The motto at the end is "no regrets," despite the heartache.

So what’s the problem with Meyers? Well, she never knows quite how to wrap up
the messy situations she sets up so well and her movies drag on, for one. But
more importantly, her characters are singularly white and operate in a rootless
world of beautiful, light-filled houses and fancy cars. It’s not just the white
wealth of her milieu that’s bizarre,
but the fact that these characters that look like poster-children for the Aryan
nation tend to have no extended families, no ethnicity beyond white-bread
blandness; you can’t even tell if they are WASPs or Catholic. They exist
suspended in time and place, and while that’s perhaps a safe choice, it keeps
Meyers’s movies from being first-rate comedies. 

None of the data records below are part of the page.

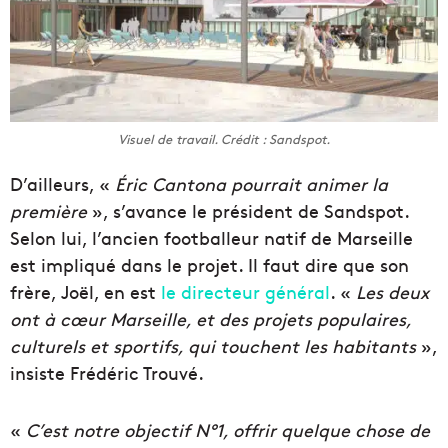
Visuel de travail. Crédit : Sandspot.
D’ailleurs, «
Éric Cantona pourrait animer la
première
», s’avance le président de Sandspot.
Selon lui, l’ancien footballeur natif de Marseille
est impliqué dans le projet. Il faut dire que son
frère, Joël, en est
le directeur général
. «
Les deux
ont à cœur Marseille, et des projets populaires,
culturels et sportifs, qui touchent les habitants
»,
insiste Frédéric Trouvé.
«
C’est notre objectif N°1, offrir quelque chose de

"The Young Victoria" and "An Education"

Speaking of no-regrets affairs, from our friends across the pond come two very
different movies about young women’s romantic and sexual awakenings. "An
Education" concerns a young girl from a small middle-class English town
who has a love affair with an older man. The heroine, Jenny, is precocious and
clever and longs for glamor and excitement, and her family’s sole goal is to
get her into Oxford so that she can move up in the world. Enter David Goldman,
a worldly sophisticate twice Jenny’s age, who takes Jenny to jazz clubs and
Oxford pubs and eventually deflowers her on her 17th birthday. He thoroughly
charms Jenny and her whole family to the point that they allow her to drop out
of school when David proposes.

But of course, David ends up being far from what he seems, even worse than
indicated by the warning signs of shadiness Jenny saw but refused to
acknowledge. Her pivotal challenge becomes is whether she can pick up the path
of studying she once declared so humdrum.

The fact that David is a somewhat anti-Semitic caricature and ends up having
such a treasure trove of absurd and icky secrets put a serious damper on this
film’s potential. But it’s worth seeing for Carey Mulligan’s portrayal of
Jenny. It’s not a totally flattering portrait of a young woman realizing her
sexual power, but it’s an undeniably real one: the teenage-girl moments are the
film’s finest. And perhaps most importantly, the film doesn’t blame Jenny for
her affair or for losing her virginity, but instead views the episode through
the lens of the title, as an education.

"The Young Victoria" is a look at the early years of England’s Queen
Victoria, played by Emily Blunt, whom most of us think of as a stout matronly
figure but who ascended to the throne at only 18.  The film is at its best
in the first hour, when it follows the girlish Victoria through the intrigues
and scandals of the court and shows how, after being used as a political
football, she was eager to embrace her newfound power when she became queen.
If, like many progressives, you can suspend your skepticism and enjoy lush
films about British royalty even while knowing they were unforgivable tyrants
who ruled over a nasty empire, this film is extremely entertaining and even touching,
as Victoria falls for Prince Albert, a true love match.

Bonus: "Fantastic Mr. Fox

Who would have thought that an animated puppet-movie about foxes based on a
children’s novel would be a playful interrogation of conventional masculinity?
This Wes Anderson film features a fox who, far from being fantastic, is so
obsessed with proving his manhood by being a thief that he plunges the entire
animal community into near doom. It’s very funny, and the puppets render it
more palatable than some of Anderson’s more self-indulgent films.